TASK STATEMENT:
Bring together copies of the lines in the data below that contain the word "luxe".

RAW DATA:
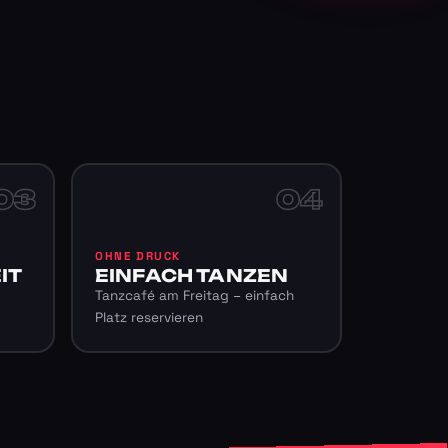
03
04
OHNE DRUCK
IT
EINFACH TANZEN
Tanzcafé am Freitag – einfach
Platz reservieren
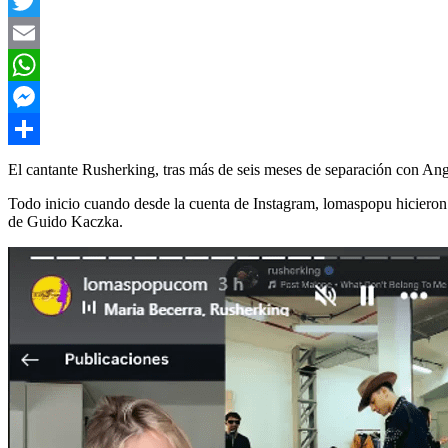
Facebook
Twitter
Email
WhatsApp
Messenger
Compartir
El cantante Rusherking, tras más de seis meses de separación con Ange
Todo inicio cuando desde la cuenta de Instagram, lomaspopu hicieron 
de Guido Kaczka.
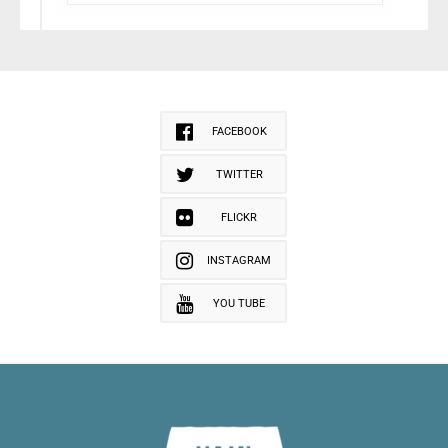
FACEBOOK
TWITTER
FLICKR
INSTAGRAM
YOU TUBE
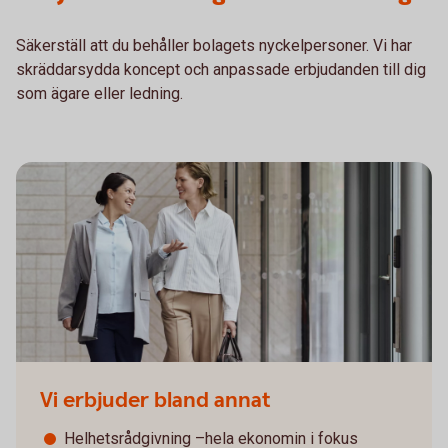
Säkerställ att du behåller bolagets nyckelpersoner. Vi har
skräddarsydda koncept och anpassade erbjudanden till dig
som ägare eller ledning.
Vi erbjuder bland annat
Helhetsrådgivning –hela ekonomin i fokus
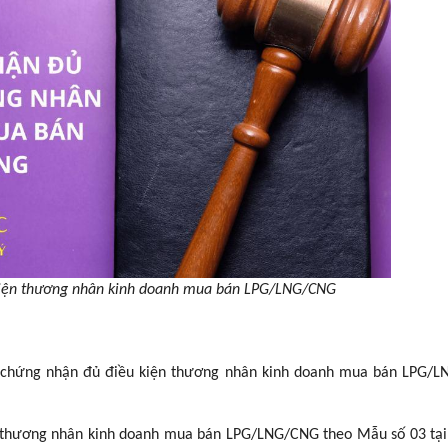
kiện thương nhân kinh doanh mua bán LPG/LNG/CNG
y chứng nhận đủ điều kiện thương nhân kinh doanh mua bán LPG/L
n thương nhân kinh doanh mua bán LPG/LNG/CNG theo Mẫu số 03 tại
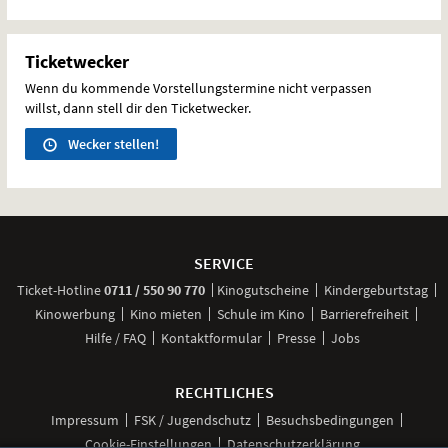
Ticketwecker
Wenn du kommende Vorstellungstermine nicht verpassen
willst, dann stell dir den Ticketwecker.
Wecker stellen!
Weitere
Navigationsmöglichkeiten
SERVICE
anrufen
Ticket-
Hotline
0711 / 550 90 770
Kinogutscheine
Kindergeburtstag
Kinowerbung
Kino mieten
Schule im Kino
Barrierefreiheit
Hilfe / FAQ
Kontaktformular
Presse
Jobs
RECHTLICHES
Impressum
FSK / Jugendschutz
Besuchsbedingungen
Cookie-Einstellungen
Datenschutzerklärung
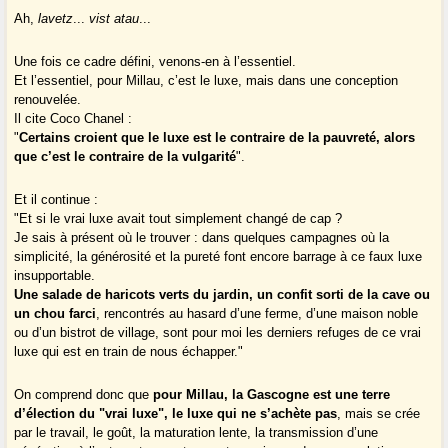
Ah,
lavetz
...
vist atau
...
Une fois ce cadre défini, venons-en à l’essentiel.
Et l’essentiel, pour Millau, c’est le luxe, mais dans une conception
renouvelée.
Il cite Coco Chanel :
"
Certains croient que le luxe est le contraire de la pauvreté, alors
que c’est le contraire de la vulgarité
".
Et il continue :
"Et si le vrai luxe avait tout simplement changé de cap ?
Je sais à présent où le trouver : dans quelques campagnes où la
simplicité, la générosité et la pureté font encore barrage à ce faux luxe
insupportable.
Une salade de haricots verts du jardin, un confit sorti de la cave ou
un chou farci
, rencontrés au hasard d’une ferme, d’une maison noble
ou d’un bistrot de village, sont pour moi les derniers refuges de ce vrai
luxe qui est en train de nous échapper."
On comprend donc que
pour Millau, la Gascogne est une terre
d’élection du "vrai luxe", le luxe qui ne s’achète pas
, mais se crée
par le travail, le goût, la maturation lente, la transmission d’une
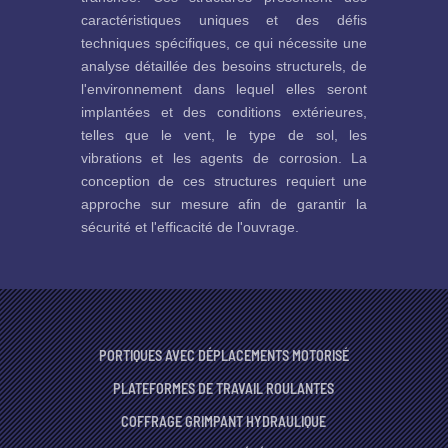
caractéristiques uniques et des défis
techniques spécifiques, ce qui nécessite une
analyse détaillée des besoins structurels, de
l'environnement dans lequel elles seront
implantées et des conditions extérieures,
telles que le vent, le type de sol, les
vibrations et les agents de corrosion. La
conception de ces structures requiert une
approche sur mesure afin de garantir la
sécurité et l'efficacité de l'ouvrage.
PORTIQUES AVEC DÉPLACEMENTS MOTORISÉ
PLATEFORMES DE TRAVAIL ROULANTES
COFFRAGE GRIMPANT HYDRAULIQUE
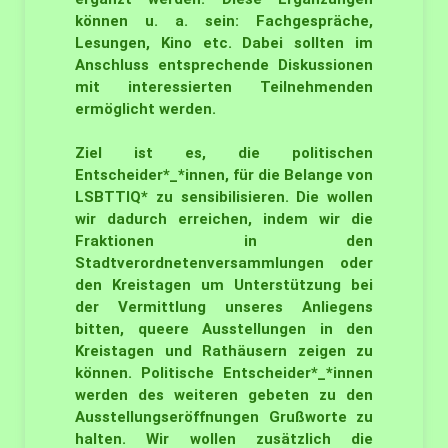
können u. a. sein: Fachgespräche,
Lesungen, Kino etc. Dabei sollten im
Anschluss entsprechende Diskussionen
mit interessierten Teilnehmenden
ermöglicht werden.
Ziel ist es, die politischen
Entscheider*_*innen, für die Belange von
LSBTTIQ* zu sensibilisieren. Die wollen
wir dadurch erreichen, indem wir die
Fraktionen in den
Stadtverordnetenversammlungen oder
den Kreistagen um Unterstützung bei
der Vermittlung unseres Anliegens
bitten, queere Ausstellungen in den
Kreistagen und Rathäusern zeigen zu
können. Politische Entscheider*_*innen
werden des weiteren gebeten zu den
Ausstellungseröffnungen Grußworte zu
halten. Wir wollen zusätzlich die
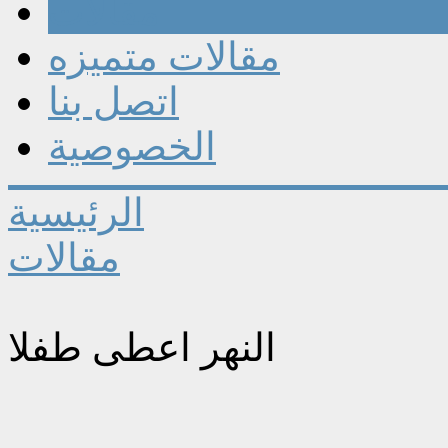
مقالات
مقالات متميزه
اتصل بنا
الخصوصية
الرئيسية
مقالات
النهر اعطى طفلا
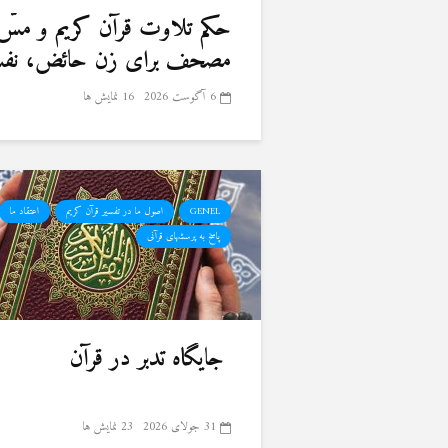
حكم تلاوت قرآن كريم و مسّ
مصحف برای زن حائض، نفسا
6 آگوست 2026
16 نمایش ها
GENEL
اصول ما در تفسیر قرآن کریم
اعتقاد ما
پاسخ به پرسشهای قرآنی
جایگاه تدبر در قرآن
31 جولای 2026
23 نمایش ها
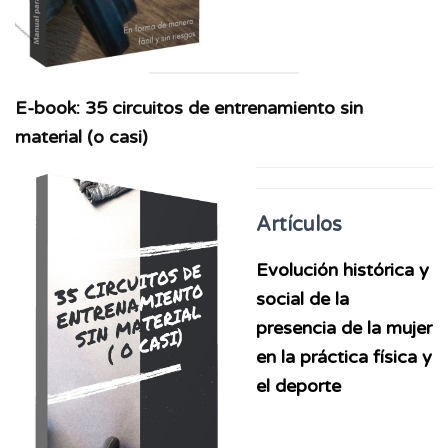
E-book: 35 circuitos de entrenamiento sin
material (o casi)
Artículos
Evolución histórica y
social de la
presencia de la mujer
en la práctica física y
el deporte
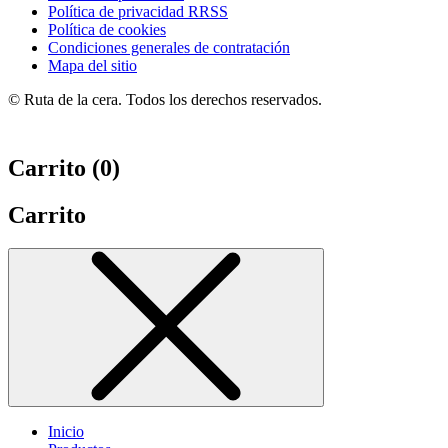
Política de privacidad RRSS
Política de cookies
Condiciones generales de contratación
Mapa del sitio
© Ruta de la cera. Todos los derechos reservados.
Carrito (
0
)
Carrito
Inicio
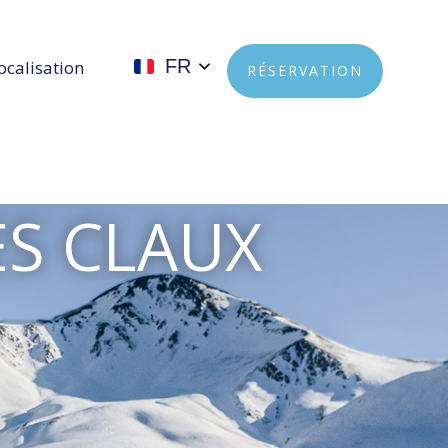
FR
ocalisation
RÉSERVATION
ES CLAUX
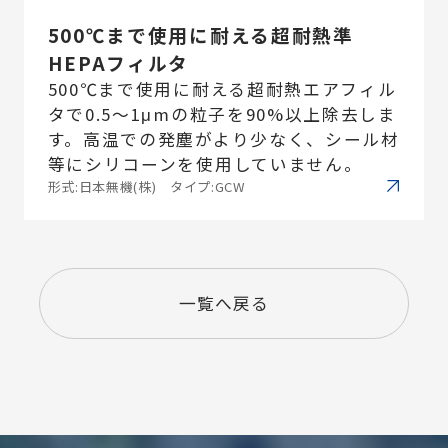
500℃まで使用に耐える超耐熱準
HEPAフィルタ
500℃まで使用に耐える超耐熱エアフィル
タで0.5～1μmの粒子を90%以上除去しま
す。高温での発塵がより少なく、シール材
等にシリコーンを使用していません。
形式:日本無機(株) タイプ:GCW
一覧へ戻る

RESPONSE:
Et l’essentiel, pour Millau, c’est le luxe, mais dans une conception
Certains croient que le luxe est le contraire de la pauvreté, alors
"Et si le vrai luxe avait tout simplement changé de cap ?
simplicité, la générosité et la pureté font encore barrage à ce faux luxe
luxe qui est en train de nous échapper."
d’élection du "vrai luxe", le luxe qui ne s’achète pas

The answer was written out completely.